Doing pigtails
I can’t do pigtails, and I’m not much better with barrettes.
“That’s OK, Daddy,” says Liana, my 7-year-old, who’s going into second grade in about, oh, eight minutes -- if I can get her and her little sister going on time. “You had all boys in your family.”
Which is true. So my cluelessness in this area is somewhat excusable. (By the way, when did she get so … reasonable?)
My wife, however, who started her new school year as a high school counselor at some ungodly hour this morning, knows all this stuff. She knows what Liana needs for the first day of school (the supplies are packed in a plastic bag by her new backpack), what Alison -- age 4, and quite proud of it -- needs for preschool (it’s there too), and much, much more. All I have to do is make sure they have a decent breakfast and get to school on time.
And that’s hard enough.
I hold Liana up to the mirror so she can see that my barrette job isn’t entirely horrible.
“You look beautiful,” I say, and she snarls that joking snarl.
“Hideous!” she’ll usually reply, though I can’t recall if she did this time.
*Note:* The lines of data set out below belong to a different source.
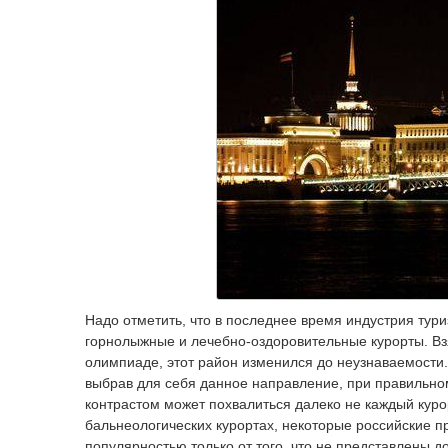
Надо отметить, что в последнее время индустрия тур
горнолыжные и лечебно-оздоровительные курорты. Взя
олимпиаде, этот район изменился до неузнаваемости
выбрав для себя данное направление, при правильном
контрастом может похвалиться далеко не каждый курор
бальнеологических курортах, некоторые российские п
популярностью только от того, что не представлены д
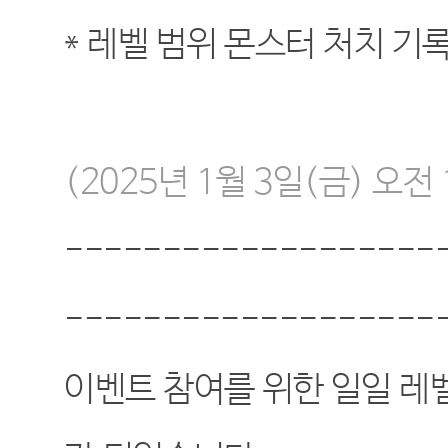
* 레벨 범위 몬스터 처치 기
(2025년 1월 3일(금) 오전
-------------------
-------------------
이벤트 참여를 위한 일일 레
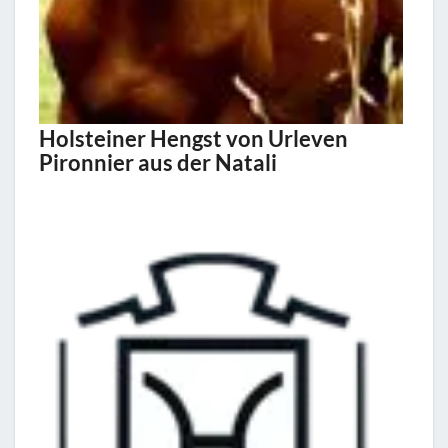
Holsteiner Hengst von Urleven
Pironnier aus der Natali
It’s one of her favorite words, after all. She likes “hideous” and “disgusting” and gross things like bugs and worms and spiders that suck the blood out of flies; and if I could bottle up her wonderfully buoyant second-grade self for the next 10 years, I would.
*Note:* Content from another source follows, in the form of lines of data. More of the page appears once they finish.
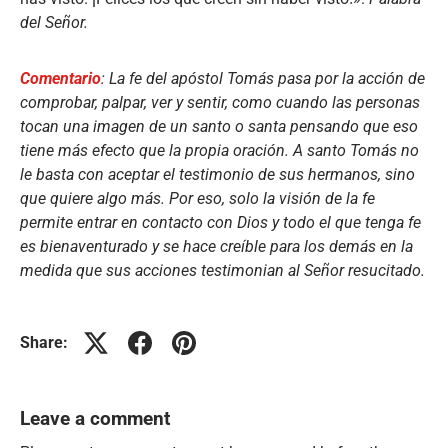
del Señor.
Comentario
: La fe del apóstol Tomás pasa por la acción de
comprobar, palpar, ver y sentir, como cuando las personas
tocan una imagen de un santo o santa pensando que eso
tiene más efecto que la propia oración. A santo Tomás no
le basta con aceptar el testimonio de sus hermanos, sino
que quiere algo más. Por eso, solo la visión de la fe
permite entrar en contacto con Dios y todo el que tenga fe
es bienaventurado y se hace creíble para los demás en la
medida que sus acciones testimonian al Señor resucitado.
Share:
Leave a comment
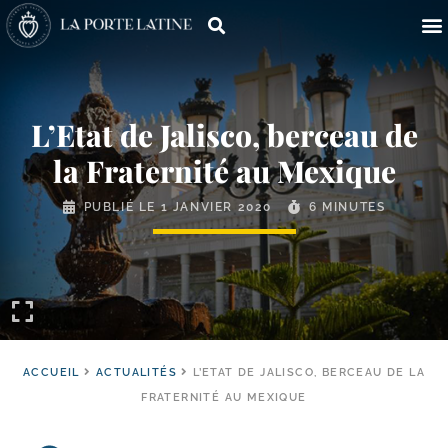
L’Etat de Jalisco, berceau de
la Fraternité au Mexique
PUBLIÉ LE
1 JANVIER 2020
6 MINUTES
ACCUEIL
ACTUALITÉS
L’ETAT DE JALISCO, BERCEAU DE LA
FRATERNITÉ AU MEXIQUE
But I can’t do that. We have to let them grow up.
We got to her classroom door and the bouncy little girl is suddenly all shy and a little scared looking as she greets her new teacher. She looks down, and barely mumbles hello. The room is almost filled; I should have gotten here earlier, I reproach myself silently. And as I greet her new teacher, I make that kind of instant assessment that seems, uncannily, to be so often right.
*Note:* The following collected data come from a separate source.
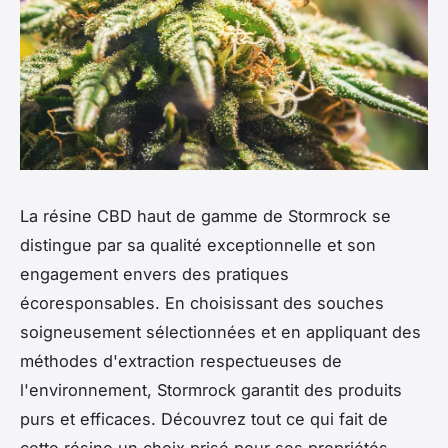
La résine CBD haut de gamme de Stormrock se
distingue par sa qualité exceptionnelle et son
engagement envers des pratiques
écoresponsables. En choisissant des souches
soigneusement sélectionnées et en appliquant des
méthodes d'extraction respectueuses de
l'environnement, Stormrock garantit des produits
purs et efficaces. Découvrez tout ce qui fait de
cette résine un choix prisé pour ses propriétés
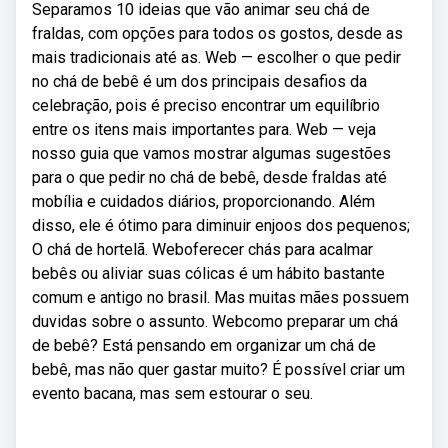
Separamos 10 ideias que vão animar seu chá de
fraldas, com opções para todos os gostos, desde as
mais tradicionais até as. Web — escolher o que pedir
no chá de bebê é um dos principais desafios da
celebração, pois é preciso encontrar um equilíbrio
entre os itens mais importantes para. Web — veja
nosso guia que vamos mostrar algumas sugestões
para o que pedir no chá de bebê, desde fraldas até
mobília e cuidados diários, proporcionando. Além
disso, ele é ótimo para diminuir enjoos dos pequenos;
O chá de hortelã. Weboferecer chás para acalmar
bebês ou aliviar suas cólicas é um hábito bastante
comum e antigo no brasil. Mas muitas mães possuem
duvidas sobre o assunto. Webcomo preparar um chá
de bebê? Está pensando em organizar um chá de
bebê, mas não quer gastar muito? É possível criar um
evento bacana, mas sem estourar o seu.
I’m relieved. She seems warm and kind, which is all I really care about, mostly. She directs Liana to her assigned seat, next to three goofy-acting second grade boys (how redundant is that!) and then goes over to make sure she feels at home. I like that.
Maybe they like hideous things too, I think to myself. Maybe this will be all right.
It’s the first day of school in Arlington, Va. I take Alison to her preschool and think, as I drive to work, about all the “big picture” issues in education that I’ll be writing about this week.
And tonight, after I get home, I’m going to learn to do pigtails.